The situation is ‘catastrophic’: Tribe seeks a court order to fully fund and staff law enforcement
The Oglala Sioux Tribe filed a federal lawsuit Oct. 17 in the U.S. District Court for the District of South Dakota, Western Division, alleging the U.S. has failed to meet treaty and statutory duties to provide adequate law enforcement on the Pine Ridge Indian Reservation.
The defendants are the United States, Interior Secretary Doug Burgum and Bureau of Indian Affairs leaders.
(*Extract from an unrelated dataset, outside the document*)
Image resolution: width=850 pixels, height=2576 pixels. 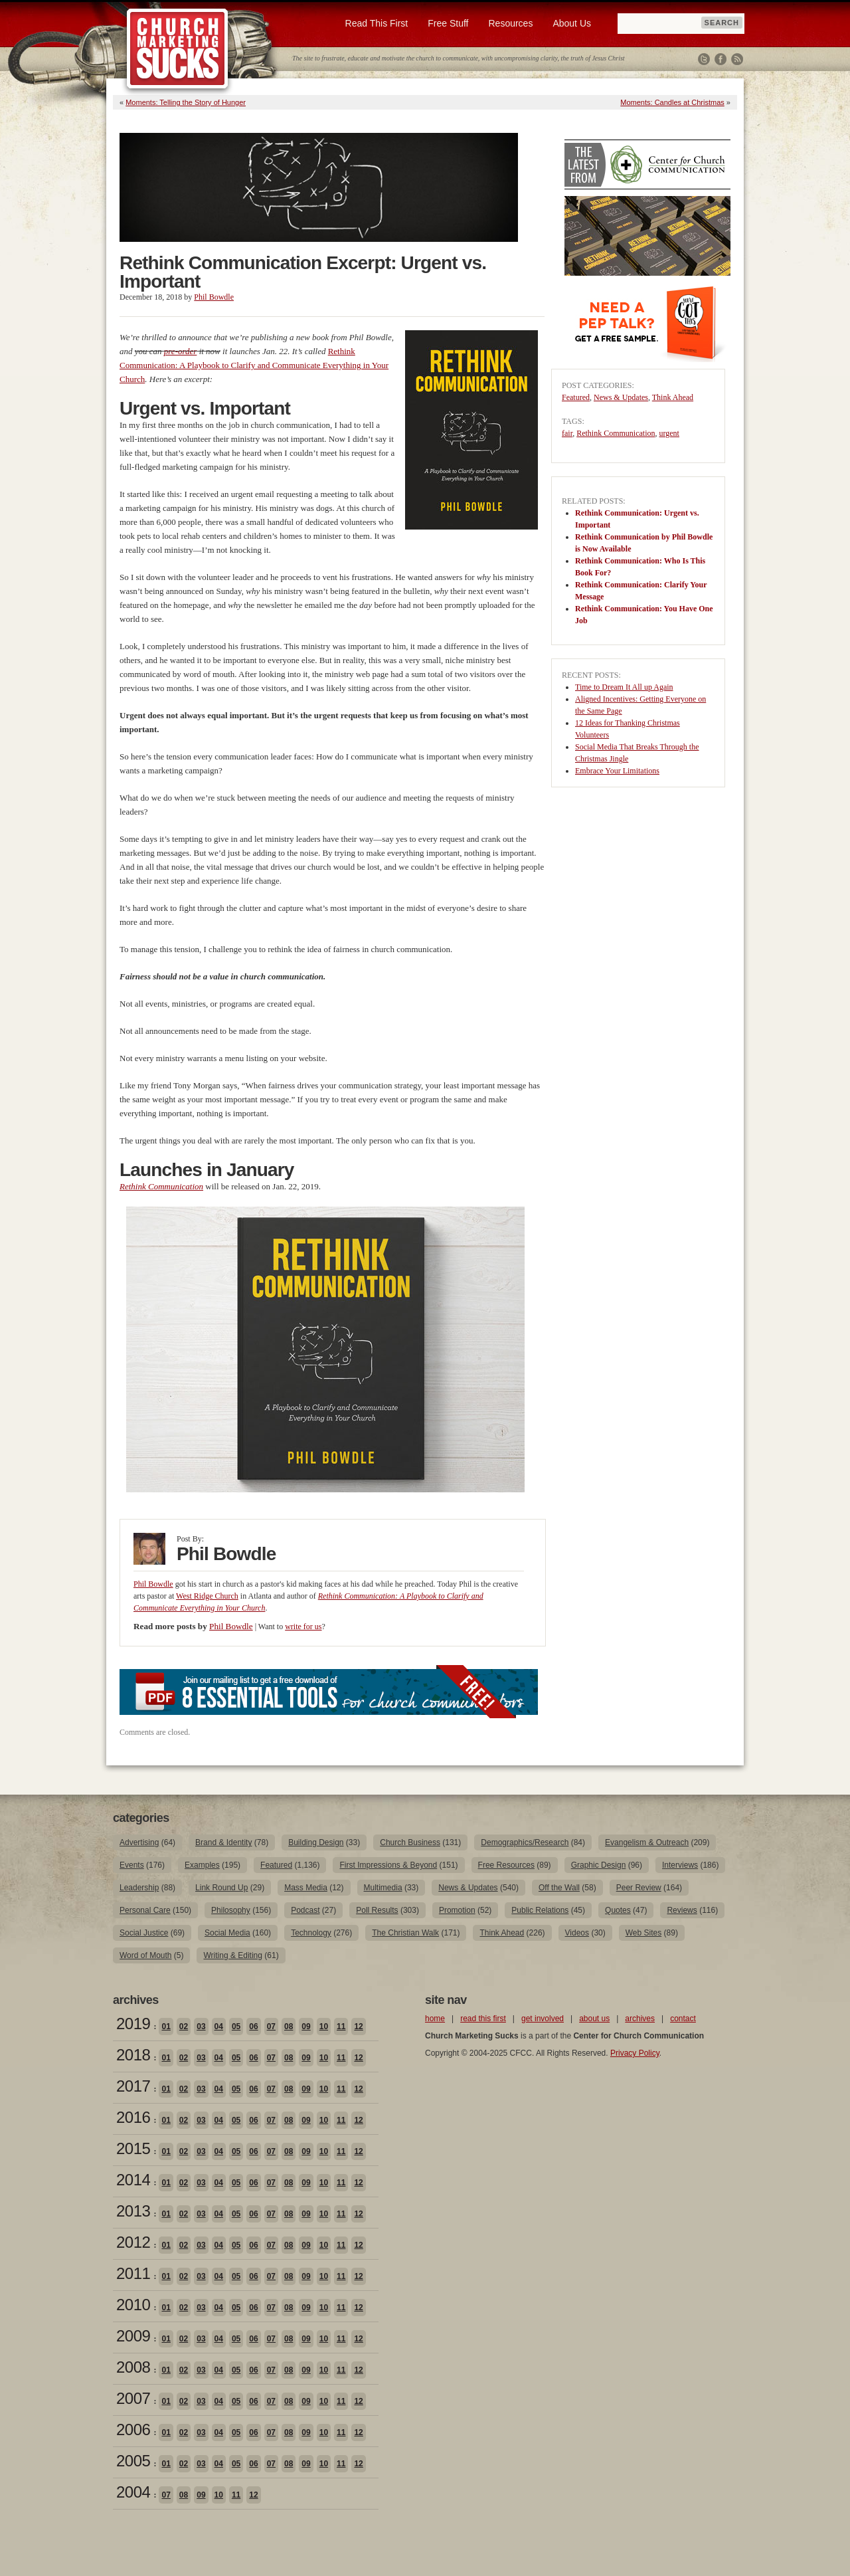 I want to click on 2012, so click(x=133, y=2242).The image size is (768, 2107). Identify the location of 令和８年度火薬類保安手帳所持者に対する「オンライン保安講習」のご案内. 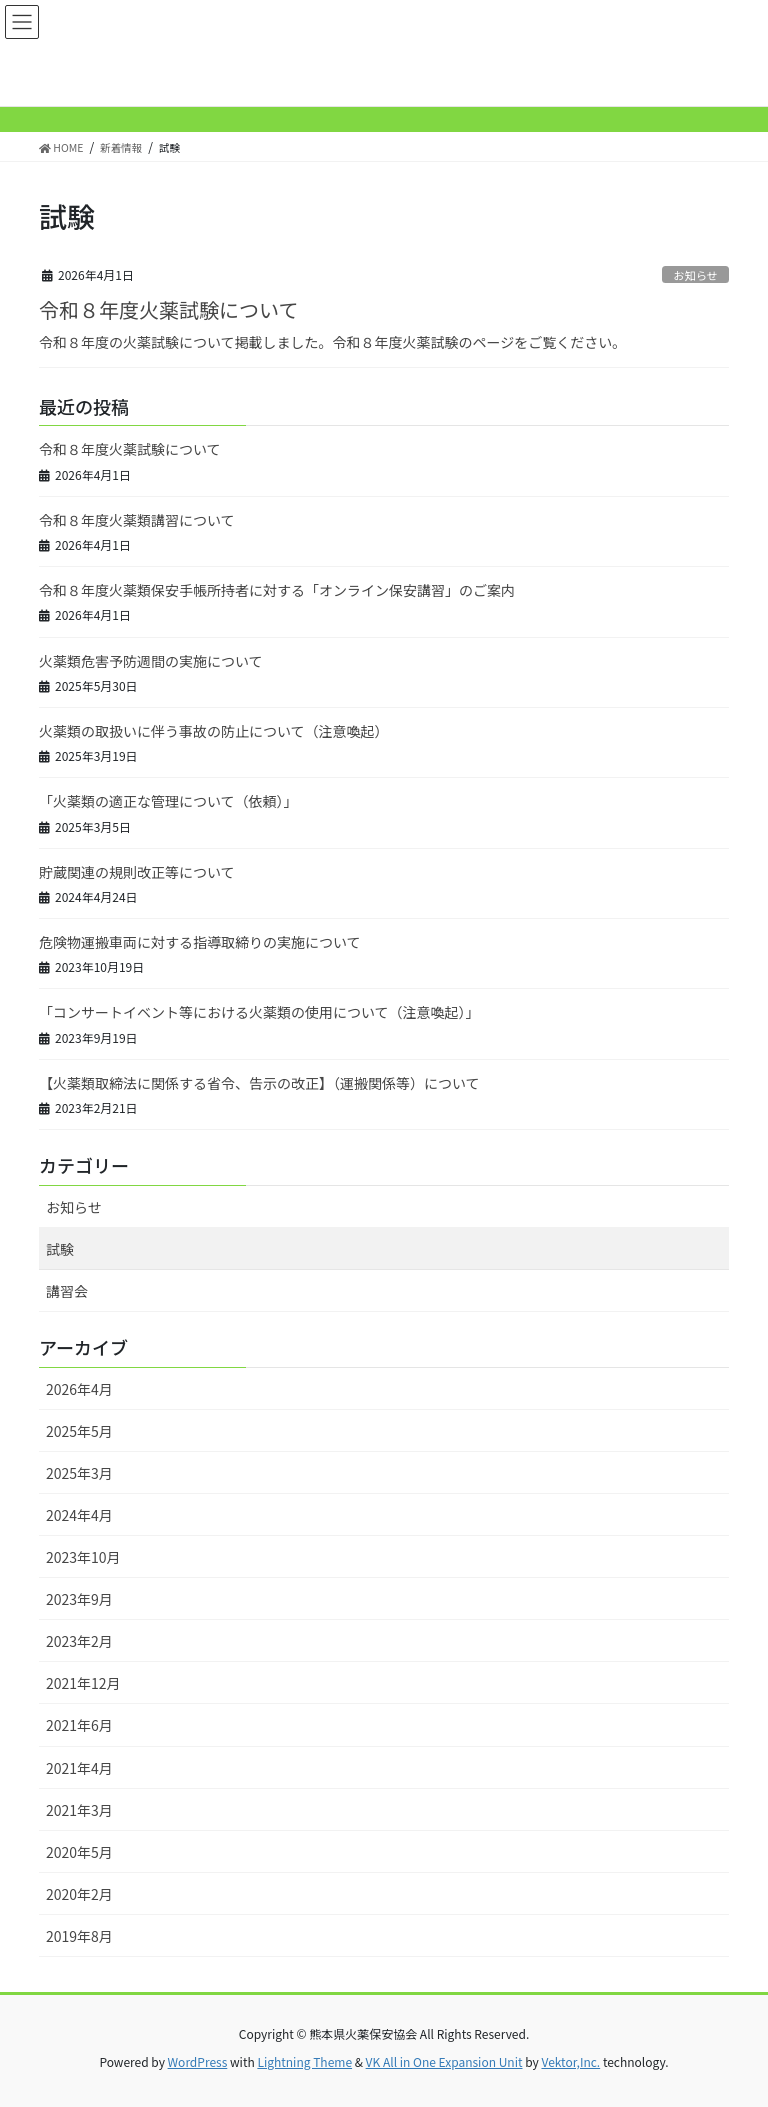
(277, 590).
The tribe asks the court to order the government to provide sufficient law enforcement resources. “There is a complete lack of adequate and effective law enforcement within the Tribe's Reservation, and the impacts to the Tribe and its members have been and continue to be catastrophic,” the tribe said in its complaint.
The complaint frames public safety as a treaty and trust obligation — not a discretionary program — rooted in the 1825 Treaty and the Fort Laramie Treaties of 1851 and 1868, and reinforced by later laws including the Snyder Act and the Indian Law Enforcement Reform Act of 1990.
According to the filing, only 33 officers and eight investigators currently serve Pine Ridge, far below federal benchmarks that would require as many as 150 officers, depending on the population used. The tribe cites the BIA’s minimum of 2.8 officers per 1,000 residents and ties the shortfall to federal funding decisions.